Dr Carlos Gonzalez-Cabezas, dentist and professor at the University of Michigan School of Dentistry, says: “There are lots of misconceptions, even among dentists, on this subject. People think brushing is all about removing food and plaque. Actually, it’s also an extremely important delivery method for fluoride.”
He says if you brush before breakfast, you will actually remove a lot of this mineral while you’re chewing away.
The doctor says there are many subtleties around acid damaging your enamel.
“There’s a difference between drinking grapefruit juice, and eating a piece of grapefruit. When you’re eating the fruit, you produce a lot of saliva which compensates for that acid, so you don’t have to worry too much. Drink it as juice and yes, the effect is much more aggressive.”
But what does he think about the idea of removing plaque before exposing your teeth to the full horrors of a sugar and carby breakfast?
“There’s some sense there. But the reality is that 95 per cent of people aren’t able to remove plaque from the places where cavities develop when they brush.”
He adds that most people munch their breakfast very quickly, which doesn’t leave much of a window for your teeth to get damaged. So if you brush straight after eating “you remove most of those carbohydrates right away, plus some of the bacteria, and you’re delivering fluoride to prevent demineralisation and stimulate remineralisation.”
Both strong views, so should we be brushing before and after breakfast?
Dr Gonzalez-Cabezas says: “It’s hard enough to persuade people to brush twice a day: once in the morning and once before bed!”
Whatever method you choose, experts agree that brushing in the morning – whenever you’re able to do it – is far better than skipping brushing your teeth at all.
So when should I floss?
Dr Jahan recommends to floss at the end of the day after you’ve finished eating and drinking.
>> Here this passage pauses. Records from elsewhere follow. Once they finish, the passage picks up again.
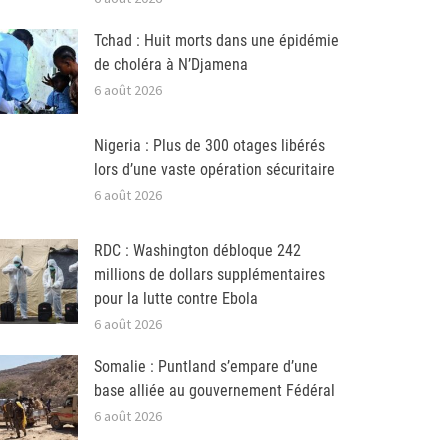
Tchad : Huit morts dans une épidémie
de choléra à N’Djamena
6 août 2026
Nigeria : Plus de 300 otages libérés
lors d’une vaste opération sécuritaire
6 août 2026
RDC : Washington débloque 242
millions de dollars supplémentaires
pour la lutte contre Ebola
6 août 2026
Somalie : Puntland s’empare d’une
base alliée au gouvernement Fédéral
6 août 2026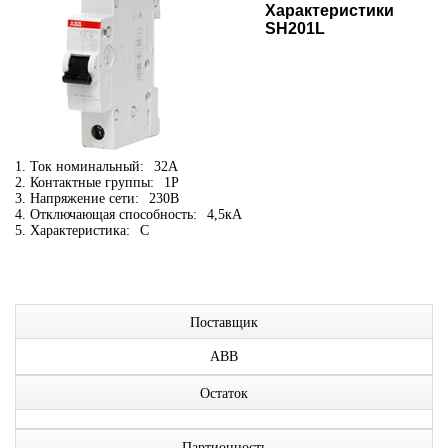
Характеристики
SH201L
1. Ток номинальный:
32А
2. Контактные группы:
1P
3. Напряжение сети:
230В
4. Отключающая способность:
4,5кА
5. Характеристика:
C
Поставщик
ABB
Остаток
Партионность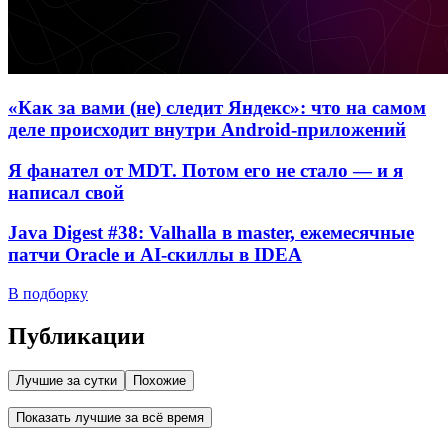
«Как за вами (не) следит Яндекс»: что на самом
деле происходит внутри Android-приложений
Я фанател от MDT. Потом его не стало — и я
написал свой
Java Digest #38: Valhalla в master, ежемесячные
патчи Oracle и AI-скиллы в IDEA
В подборку
Публикации
Лучшие за сутки
Похожие
Показать лучшие за всё время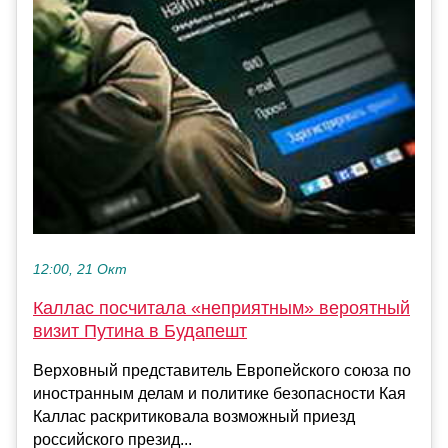
12:00, 21 Окт
Каллас посчитала «неприятным» вероятный
визит Путина в Будапешт
Верховный представитель Европейского союза по
иностранным делам и политике безопасности Кая
Каллас раскритиковала возможный приезд
российского презид...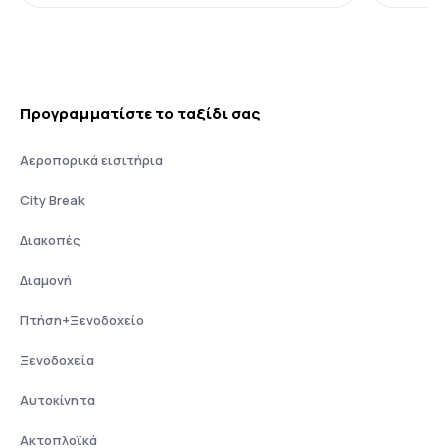
Προγραμματίστε το ταξίδι σας
Αεροπορικά εισιτήρια
City Break
Διακοπές
Διαμονή
Πτήση+Ξενοδοχείο
Ξενοδοχεία
Αυτοκίνητα
Ακτοπλοϊκά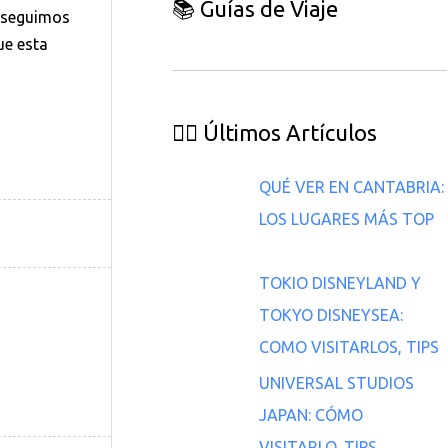
📚 Guías de Viaje
 seguimos
ue esta
👇🏽 Últimos Artículos
QUÉ VER EN CANTABRIA:
LOS LUGARES MÁS TOP
TOKIO DISNEYLAND Y
TOKYO DISNEYSEA:
COMO VISITARLOS, TIPS
UNIVERSAL STUDIOS
JAPAN: CÓMO
VISITARLO, TIPS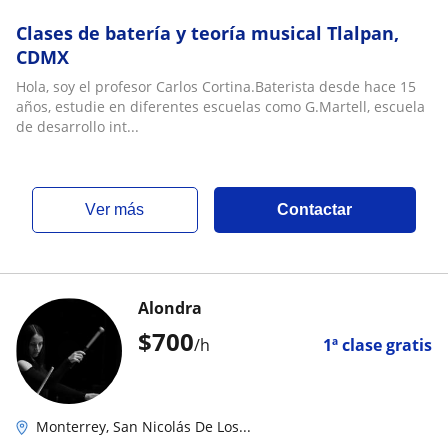
Clases de batería y teoría musical Tlalpan,
CDMX
Hola, soy el profesor Carlos Cortina.Baterista desde hace 15
años, estudie en diferentes escuelas como G.Martell, escuela
de desarrollo int...
ver más
Contactar
Alondra
$
700
/h
1ª clase gratis
Monterrey, San Nicolás De Los...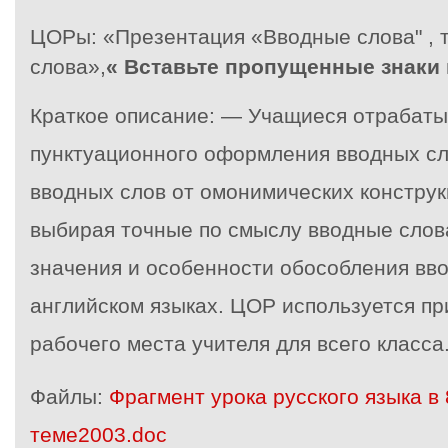
ЦОРы:
«Презентация «Вводные слова" , 
слова»,
« Вставьте пропущенные знаки
Краткое описание: — Учащиеся отрабаты
пунктуационного оформления вводных сл
вводных слов от омонимических конструк
выбирая точные по смыслу вводные слов
значения и особенности обособления вво
английском языках. ЦОР используется пр
рабочего места учителя для всего класса
Файлы:
Фрагмент урока русского языка в 
теме2003.doc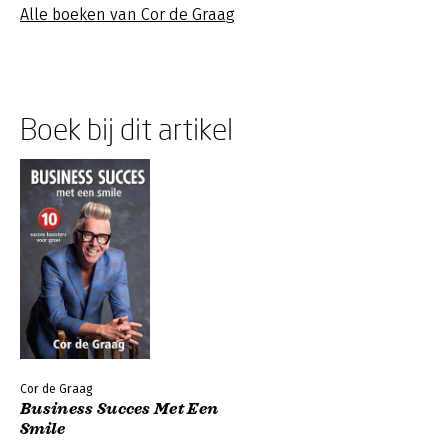
Alle boeken van Cor de Graag
Boek bij dit artikel
Cor de Graag
Business Succes Met Een
Smile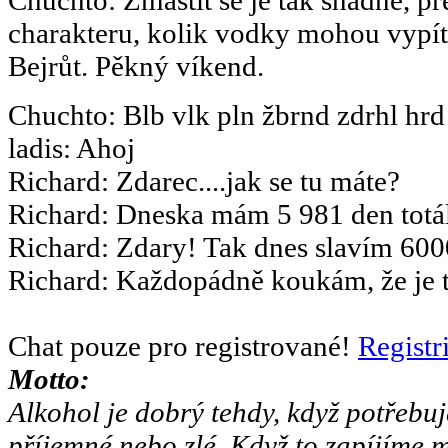
charakteru, kolik vodky mohou vypít.
Bejrůt. Pěkný víkend.
Chuchto
:
Blb vlk pln žbrnd zdrhl hrd
ladis
:
Ahoj
Richard
:
Zdarec....jak se tu máte?
Richard
:
Dneska mám 5 981 den totál
Richard
:
Zdary! Tak dnes slavím 6000
Richard
:
Každopádně koukám, že je to
Chat pouze pro registrované!
Registr
Motto:
Alkohol je dobrý tehdy, když potřebuj
příjemné nebo zlé. Když to zapíjíme m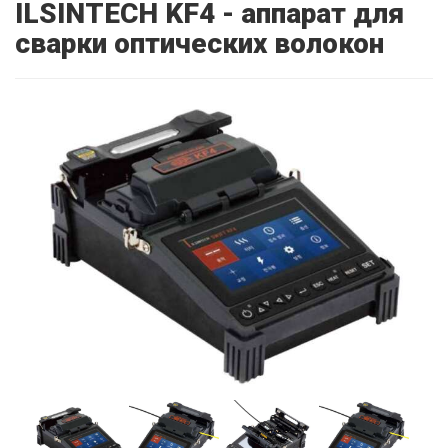
ILSINTECH KF4 - аппарат для
сварки оптических волокон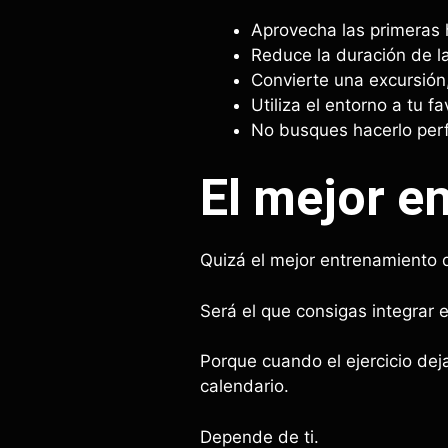
Aprovecha las primeras h
Reduce la duración de las
Convierte una excursión,
Utiliza el entorno a tu f
No busques hacerlo perf
El mejor e
Quizá el mejor entrenamiento 
Será el que consigas integrar e
Porque cuando el ejercicio dej
calendario.
Depende de ti.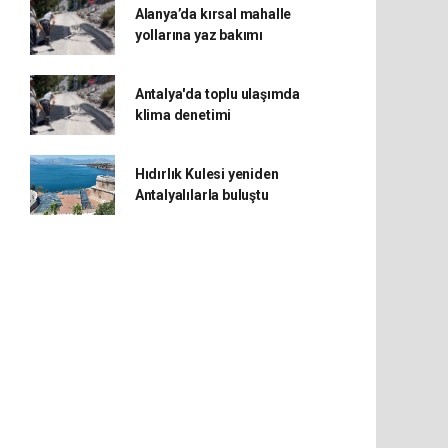
Alanya’da kırsal mahalle
yollarına yaz bakımı
Antalya'da toplu ulaşımda
klima denetimi
Hıdırlık Kulesi yeniden
Antalyalılarla buluştu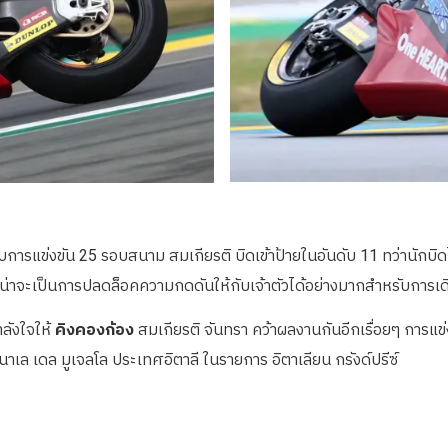
การแข่งขัน 25 รอบสนาม สมเกียรติ บิดเข้าป้ายในอันดับ 11 ทว่านักบิด
่งน่าจะเป็นการปลดล็อคความกดดันให้กับเจ้าตัวได้อย่างมากสำหรับการเด
ลังใจให้
คิงคองก้อง
สมเกียรติ จันทรา คว้าผลงานกันอีกเรื่อยๆ การแข่
ินาเล เดล มูเจลโล ประเทศอิตาลี ในรายการ อิตาเลียน กรังด์ปรีซ์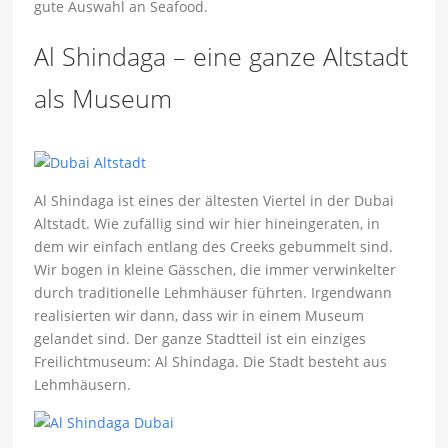
gute Auswahl an Seafood.
Al Shindaga – eine ganze Altstadt
als Museum
Al Shindaga ist eines der ältesten Viertel in der Dubai
Altstadt. Wie zufällig sind wir hier hineingeraten, in
dem wir einfach entlang des Creeks gebummelt sind.
Wir bogen in kleine Gässchen, die immer verwinkelter
durch traditionelle Lehmhäuser führten. Irgendwann
realisierten wir dann, dass wir in einem Museum
gelandet sind. Der ganze Stadtteil ist ein einziges
Freilichtmuseum: Al Shindaga. Die Stadt besteht aus
Lehmhäusern.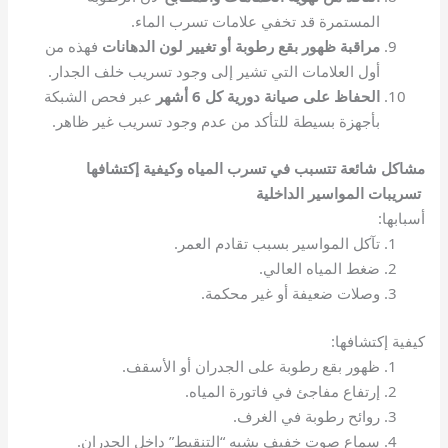
المستمرة قد تخفي علامات تسرب الماء.
مراقبة ظهور بقع رطوبة أو تغيير لون الدهانات
فهذه من
أول العلامات التي تشير إلى وجود تسريب خلف الجدار.
الحفاظ على صيانة دورية كل 6 أشهر
عبر فحص الشبكة
بأجهزة بسيطة للتأكد من عدم وجود تسريب غير ظاهر.
مشاكل شائعة تتسبب في تسرب المياه وكيفية إكتشافها
تسريبات المواسير الداخلية
أسبابها:
تآكل المواسير بسبب تقادم العمر.
ضغط المياه العالي.
وصلات ضعيفة أو غير محكمة.
كيفية إكتشافها:
ظهور بقع رطوبة على الجدران أو الأسقف.
إرتفاع مفاجئ في فاتورة المياه.
روائح رطوبة في الغرف.
سماع صوت خفيف يشبه “التنقيط” داخل الجدران.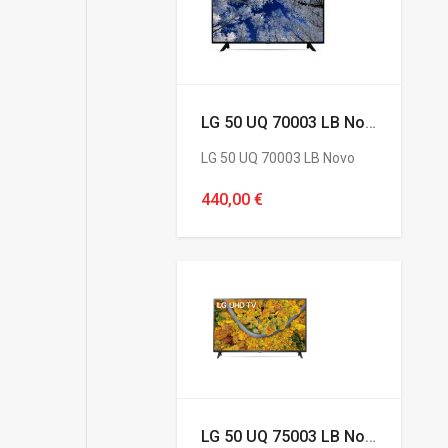
LG 50 UQ 70003 LB Novo
LG 50 UQ 70003 LB Novo
440,00 €
LG 50 UQ 75003 LB Novo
“That should be enough time to ensure that there are no food particles lodged between your teeth overnight and so no need to floss again in the morning.”
Do I really need to brush my teeth between meals?
You’ll be pleased to hear that Dr Patel says no.
“It’s not necessary to brush your teeth between meals but if you feel like refreshing your mouth during these times, simply rinse out your mouth with water.”
In fact, he says brushing your teeth between meals could be doing more harm than good.
“Brushing your teeth twice daily is sufficient as any more than that and again, you could end up damaging the enamel,” he says. Brushing too often can lead to longer-term issues such as sensitive or receding gums and gingivitis – a common and mild form of gum disease that causes irritation, redness and swelling of your gingiva, the part of your gum around the base of your teeth.